Alys looked at him and at James with her blue eyes blazing with rage. “Agreed,” she said through her teeth, and then she clicked to the horse and they went out of the yard.

 


As James rode back to the Priory in the early winter dusk he could see a narrow bar of firelight through the closed shutters of Ferry-house, and he stopped his horse, tied the reins to the gate, and tapped on the kitchen door. Alys answered it, a horn lantern in her hand.

“You,” she said shortly.

“How is your mother?”

“She has stopped vomiting water but, of course, she could drown later, when it flows into her dreams. She might die of poisoning from the foul water, or she may miscarry her baby and bleed to death.”

“Alys, I am so sorry that . . .”

The look of hatred that she shot at him would have silenced any man. He said nothing, then: “Please give her my good wishes for her recovery. I will come tomorrow and—”

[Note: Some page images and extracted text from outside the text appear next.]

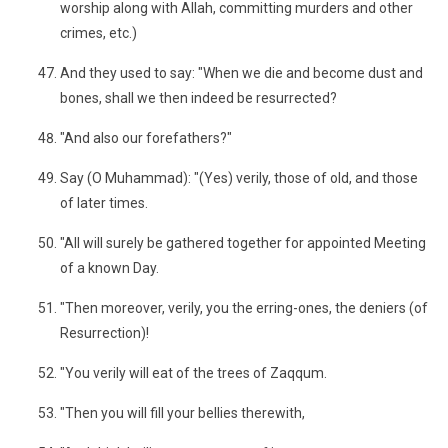
worship along with Allah, committing murders and other
crimes, etc.)
And they used to say: "When we die and become dust and
bones, shall we then indeed be resurrected?
"And also our forefathers?"
Say (O Muhammad): "(Yes) verily, those of old, and those
of later times.
"All will surely be gathered together for appointed Meeting
of a known Day.
"Then moreover, verily, you the erring-ones, the deniers (of
Resurrection)!
"You verily will eat of the trees of Zaqqum.
"Then you will fill your bellies therewith,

“You will not. You will give me a purse of gold for her,” she said quietly. “She is going to leave here. I am going with her. We are going to London and we’re going to set up a carting business. You are going to buy us a storehouse with a place to live. I’ve taken the cart and the horse from my husband’s family. We’ll leave tomorrow at dawn, and we’ll set up a business and keep ourselves.”

He was astounded by the authority of the young woman. “You’re leaving your husband?”

“That’s between him and me. I don’t have to explain to you. We’ll never come back. You’ll never see her again.”

“You know that the child is mine.”

She shook her head. “You lost any rights when you let them strap your child’s mother on the mill wheel and put her under the water.”

“I have to tell her—”

“Nothing. You have nothing to tell her. You watched your lover accused of whoring and you let them swim her for a witch. You have nothing to do but to give me the money I demand, or I will tell the world that you are the man who forced her. I will name you as a rapist and you will be shamed as she has been shamed. I will name you as a papist spy and I will see you burned to death in front of Chichester Cathedral.”

“It was better that she be swum for a witch than hanged for a thief!”

“It was me that should have been hanged for a thief!” she flared at him. “I owe her my life, just as you owe her your honor. She kept my secret and yours, and it has nearly killed her.”

He took a breath as he thought of the secrets that she had kept for him.

“For love of us,” Alys said through her teeth. “Because she loves you and me so much she faced her worst fear for us, and she nearly died for us. I will repay her with my love. And you will pay too. You will pay for the child that she carries for love of you, you will pay for your betrayal, and you will pay for our silence. That’s worth a purse of gold. And you will go now, and bring it here at once.”

“I must see her again,” he said desperately.

The girl was like a Fury. “I would gouge your eyes out of your head and blind you for life rather than you saw her again,” she promised. “Go and get the money. Leave it on the doorstep, and go.”

“I don’t have that sort of money.”

“Steal it,” she spat at him. “It’s what I did.”

 


It was a cold dawn on the harbor, the tide coming in fast over snowy reeds and icy puddles, the seagulls crying white against the gray light. The barn owl, quartering the hedge line along the harbor, was bright against the dark hedge and then invisible against the frozen bank. A few flakes of snow filtered from the pewter clouds as Alys helped her mother to the seat of the wagon and climbed up beside her.

Alinor was shuddering with cold, and she constantly coughed into the hem of her cloak. Tenderly Alys took up the reins, putting her other arm around Alinor, who rested her head on her daughter’s shoulder. Alys clicked to the horse to start up the road to London.